Christian McCaffrey is back in the Bay Area, where he became a star at Stanford before leaping to even greater heights in the NFL.
It’s only right that he stepped off the airplane in Northern California wearing a Stanford hat.
The connections don’t end there. McCaffrey joins a 49ers team coached by Kyle Shanahan, son of Mike Shanahan, who coached McCaffrey’s father, Ed, with both the Denver Broncos and — you guessed it — the 49ers.
History aside, McCaffrey knows how special the pairing is between he and his new team, one that schemes up and executes the running game among the best in the modern NFL. McCaffrey said Friday that he can’t wait to become a part of it.
“I’ve obviously watched them for a long time,” McCaffrey said. “In my opinion, the best run game and one of the most explosive offenses in the league. I think you just go down the roster and you look at all the guys – I think that’s the thing I’m most excited about – just getting in the locker room, getting to meet the guys. How could you not want to play here as an offensive weapon?
“I’m extremely fired up. Obviously I have a little bit of a history with coach Shanahan. I can’t express how happy I am to be here.”
McCaffrey has plenty of reasons to be excited. When healthy, San Francisco has consistently ran the ball well thanks to Shanahan’s designs, which use traditional concepts and insert some unconventional thinking to spring runners for big gains. Since 2019, the 49ers have finished second, 15th and seventh in rushing, with much thanks due to Shanahan’s direction and an effective blocking unit that includes tackle Trent Williams and fullback Kyle Juszczyk.
“I don’t know if there’s anyone better at putting guys in positions to have success and tailor into what they’re good at,” McCaffrey said of Shanahan. “For me, I’ve watched him do some unbelievable things with some great running backs and even the running backs in the room right now. I’m just excited to learn from them and hear how coach Shanahan coaches not just the running back position, but every single position on the field. It’s something you kind of hear legends about.”
Previously unknown runners like Raheem Mostert, Matt Breida, Jeff Wilson and Elijah Mitchell have all found success in San Francisco’s offense in that span of time. Mostert and Breida used their accomplishments to land contracts elsewhere, while Mitchell — who led San Francisco in rushing in 2021 with 963 yards on 207 attempts — has struggled to stay on the field due to injuries.
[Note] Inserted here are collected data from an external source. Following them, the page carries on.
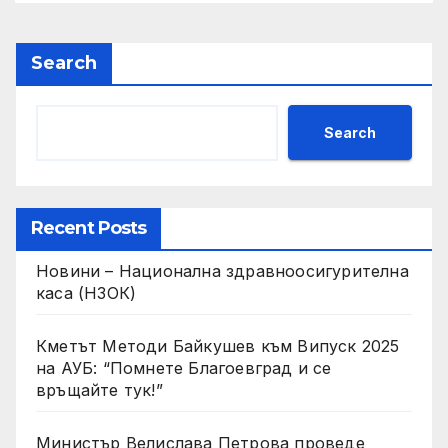
република Иран Абас
Арагчи
Search
Search
Recent Posts
Новини – Национална здравноосигурителна
каса (НЗОК)
Кметът Методи Байкушев към Випуск 2025
на АУБ: “Помнете Благоевград и се
връщайте тук!”
Министър Велислава Петрова проведе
With Mitchell out, Wilson currently leads San Francisco on the ground with 400 yards at an average of nearly five yards per carry. But none of the aforementioned runners are backs of the caliber of McCaffrey, who recorded a 1,000-yard rushing and 1,000-yard receiving season in 2019, his last fully healthy season.
“I don’t think there’s anything he can’t do, whether it’s in the pass game, the run game, blocking,” Shanahan said of McCaffrey on Friday. “I think he’s a very talented player. Just watching how he plays, he’s a very smart player. He always gets to the right hole, is very smooth, and I’ve seen that at every level he’s played in.”
McCaffrey might not see the field right away, but this isn’t about the short term for San Francisco. After swinging and missing on most of their picks spent on running backs since 2017 (Joe Williams, Trey Sermon, and Tyrion Davis-Price), the 49ers have an unquestioned star at running back — as long as he can stay healthy.
They also have Deebo Samuel, a receiver who has proven to be an effective runner in unorthodox packages. With McCaffrey now in the fold, San Francisco has become significantly more dangerous offensively.
“It’s an honor to be compared to him, so I’m happy to share the locker room with him and I think we can do some exciting things,” McCaffrey said of Samuel.
Whether it’s Week 7 or 8, McCaffrey figures to make a significant difference in San Francisco. Once he digests Shanahan’s playbook, it will be time to get going.